**** Source data ****

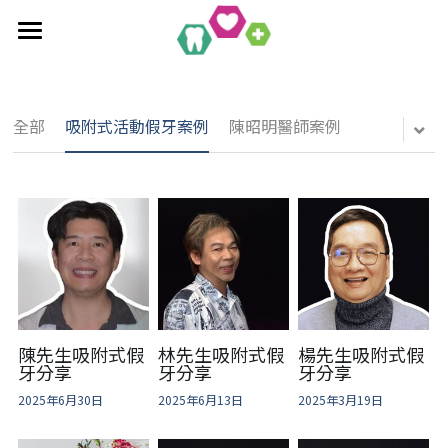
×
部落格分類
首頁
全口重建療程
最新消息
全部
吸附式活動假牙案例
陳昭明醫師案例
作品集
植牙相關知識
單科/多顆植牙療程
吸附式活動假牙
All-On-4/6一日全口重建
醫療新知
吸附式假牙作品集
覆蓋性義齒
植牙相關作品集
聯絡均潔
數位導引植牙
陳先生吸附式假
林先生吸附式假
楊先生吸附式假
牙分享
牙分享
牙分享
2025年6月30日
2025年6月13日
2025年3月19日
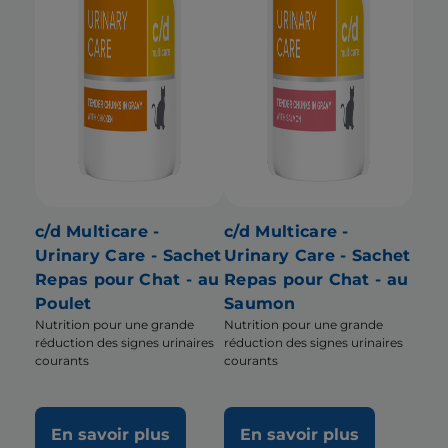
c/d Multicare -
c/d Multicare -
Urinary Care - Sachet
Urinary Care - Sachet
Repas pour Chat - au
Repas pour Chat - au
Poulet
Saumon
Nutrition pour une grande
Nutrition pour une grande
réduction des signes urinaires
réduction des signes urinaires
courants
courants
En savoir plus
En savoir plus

****

• [Problem to work on] If a record holds a picture, leave the picture out, but repeat every line exactly.

• [Solution for this task]
×
部落格分類
首頁
全口重建療程
最新消息
全部
吸附式活動假牙案例
陳昭明醫師案例
作品集
植牙相關知識
單科/多顆植牙療程
吸附式活動假牙
All-On-4/6一日全口重建
醫療新知
吸附式假牙作品集
覆蓋性義齒
植牙相關作品集
聯絡均潔
數位導引植牙
陳先生吸附式假
林先生吸附式假
楊先生吸附式假
牙分享
牙分享
牙分享
2025年6月30日
2025年6月13日
2025年3月19日
c/d Multicare -
c/d Multicare -
Urinary Care - Sachet
Urinary Care - Sachet
Repas pour Chat - au
Repas pour Chat - au
Poulet
Saumon
Nutrition pour une grande
Nutrition pour une grande
réduction des signes urinaires
réduction des signes urinaires
courants
courants
En savoir plus
En savoir plus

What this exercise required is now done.